Иду, а сам на облака поглядываю – боюсь опоздать к рассвету.

А кругом такая красота и тишь – сердце радуется!

Земля молодой травкой проклюнулась, по оврагам дымка стоит, и пахнет так, как только одной весной пахнуть может.

От этого духа словно кровь в тебе закипает, и чувствуешь ты, что не сорок тебе с лишним, а все двадцать лет!

Прошел я по кромке поля, по жердочке пересек ручей и сразу в лесу оказался. Тут уж спешить некуда – нашел полянку знакомую, сел на поваленную березу и смотрю вокруг, наслаждаюсь.

Стоят окрест березки белоствольные – словно свечки, тянут ветки кверху, а на ветвях уже крошечные зеленые листочки, эдакий дым зеленый. Тут и солнышко уж поднялось, лучи-то вкось по стволам заскользили. Сразу и птицы запели сильней, и от травки молодой пар пошел. Ветерок утренний по верхам пробежал, закачались березки, запахло зеленью молодой.

Красота!

Сижу я, любуюсь, ан вдруг слышу – кто-то кашлянул сзади.

Вот, думаю, кого-то нелегкая принесла. И тут одному побыть не дадут. Оборачиваюсь. Вижу, идет ко мне, не торопясь, мужчина лет, прямо скажем, солидных – из-под серой кепки виски совсем белые проглядывают. Телогрейка на нем, сапоги, рюкзак за плечами. И смотрит приветливо.

– Утро доброе, – говорит.

– Здравствуйте, – я ему отвечаю.

– Вы, – говорит, – разрешите мне тут посидеть немного, больно уж хороша поляна. Я вам не помешаю.

– Садитесь, – говорю. – Пожалуйста. Места тут всем хватит.

– Да… – говорит он, вздохнув, – это верно. В лесу места много…

Опустил рюкзак на землю, сел.

Сидим мы, смотрим, как солнышко все выше да выше сквозь ветки пробирается. А я изредка на незнакомца поглядываю.

Снял он кепку, на березу положил. Вижу – голова у него совсем седая, словно мукой посыпана. Лицо морщинистое, пожилое, а вот глаза по-молодому смотрят, с огоньком.

Посидели мы еще минут несколько, он и говорит:

– Кто рассвет в лесу встречает, тот стар не бывает.

Согласился я с такой мудростью.

– А вы, – говорю, – любите рассвет в лесу встречать?

– Люблю, – говорит.

– И часто встречаете?

– Да каждый день приходится.

Удивился я.

– Вы, – говорю, – счастливый человек. Наверное, в поселке живете?

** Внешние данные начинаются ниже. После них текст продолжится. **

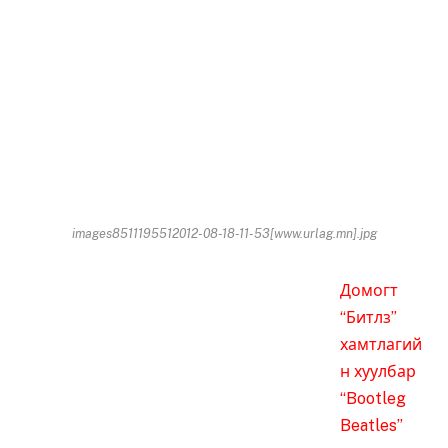
images8511195512012-08-18-11-53[www.urlag.mn].jpg
Домогт
“Битлз”
хамтлагий
н хуулбар
“Bootleg
Beatles”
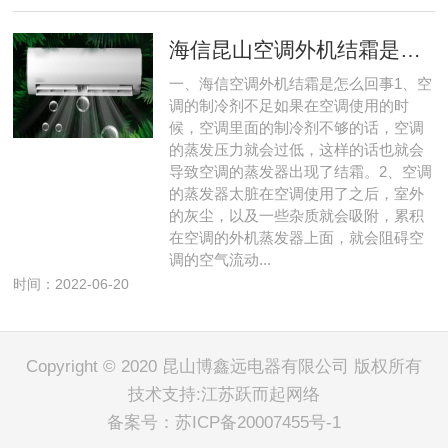
海信昆山空调外机结霜是怎么回事
一、海信空调外机结霜是怎么回事1、空
调的制冷剂不足如果在空调使用的时
候，空调里面的制冷剂不够的话，空调
的蒸发压力就会过低，这样的话也就会
导致空调的蒸发器出现了结霜。2、空调
的蒸发器太脏在空调使用了之后，室外
的灰尘，以及一些杂质就会吸附，累积
在空调的外机蒸发器上面，就会阻碍空
调的空气流动...
时间：2022-06-20
Copyright © 2020 昆山博鑫远电器有限公司 版权所有
技术支持:江苏跃而起网络
备案号：
苏ICP备20007455号-1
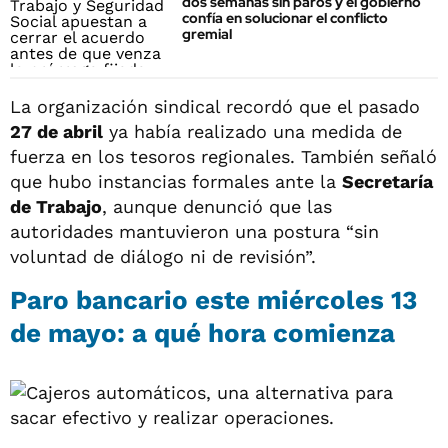
dos semanas sin paros y el gobierno
confía en solucionar el conflicto
gremial
La organización sindical recordó que el pasado
27 de abril
ya había realizado una medida de
fuerza en los tesoros regionales. También señaló
que hubo instancias formales ante la
Secretaría
de Trabajo
, aunque denunció que las
autoridades mantuvieron una postura “sin
voluntad de diálogo ni de revisión”.
Paro bancario este miércoles 13
de mayo: a qué hora comienza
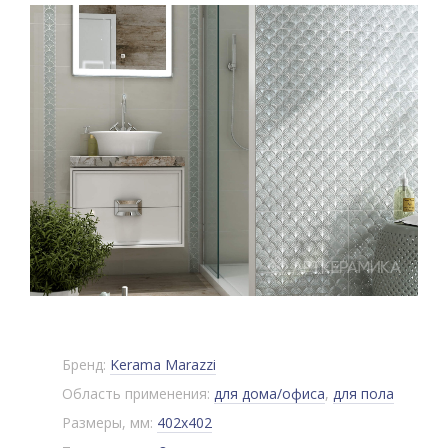
Бренд:
Kerama Marazzi
Область применения:
для дома/офиса
,
для пола
Размеры, мм:
402x402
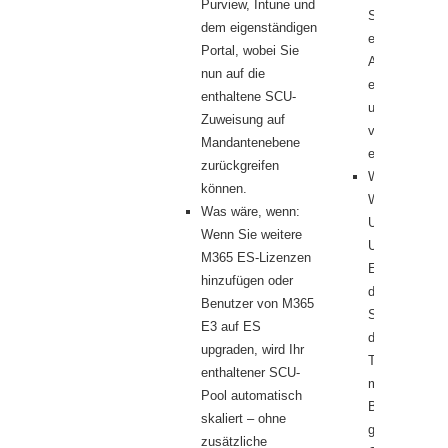
Purview,
Intune und
Sie später M
dem eigenständigen
erwerben, ha
Portal, wobei Sie
Anspruch auf 
nun auf die
enthaltenen 
enthaltene
SCU-
und erhalten 
Zuweisung auf
vor der Aktivi
Mandantenebene
eine Vorankü
zurückgreifen
Was wäre, we
können.
Wenn Ihr
Was wäre, wenn:
Unternehmen 
Wenn Sie weitere
Upgrade von
M365 ES-Lizenzen
E3 auf ES
hinzufügen oder
durchführt, wi
Benutzer von M365
Security Copi
E3 auf ES
der Einführun
upgraden, wird Ihr
Teil der ES-L
enthaltener SCU-
mit automatis
Pool automatisch
Bereitstellun
skaliert – ohne
geführter
zusätzliche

– Нет, – отвечает, – я не здешний. Я просто, – говорит, – по лесу хожу.

Вот, думаю, тебе и на. По лесу ходит. Может, думаю, разбойник какой или беглый?

А он словно мысли мои прочел – улыбнулся, морщинки возле глаз так и залучились.

– Вы, – говорит, – не думайте дурного. Я не сумасшедший и не преступник. Я травник. Травы, корешки лекарственные собираю и сдаю. Из них потом фармацевтическая фабрика лекарства делает. Этим и живу. Раньше в артели работал, а недавно один решил. Вот и хожу один…

– Так ведь, – говорю, – сейчас травы-то почти нет – только-только показалась.

– Правильно, – говорит, – я ландыши собираю.

– Как? Они ведь, – говорю, – отцвели…

– Тоже верно, – улыбается, – цветки-то отцвели. А плоды – в самый раз для сбора. Вот, полюбуйтесь…

И рюкзак свой потертый развязывает.

Подсел я ближе, смотрю, а в рюкзаке у него сплошь разные пакеты целлофановые; в одних – кора, в других – корешки. А он вынимает самый большой пакет, развязывает и говорит:

– Это и есть плоды ландышей. Они в медицине очень широко используются.

Гляжу, целый пакет красненьких бусинок, ландышами от них совсем не пахнет.

– Да, – говорю, – цветы-то я всегда замечал, а вот плоды – впервые вижу.

А незнакомец улыбается:

– Ничего, – говорит, – бывает. Вы, – говорит, – городской?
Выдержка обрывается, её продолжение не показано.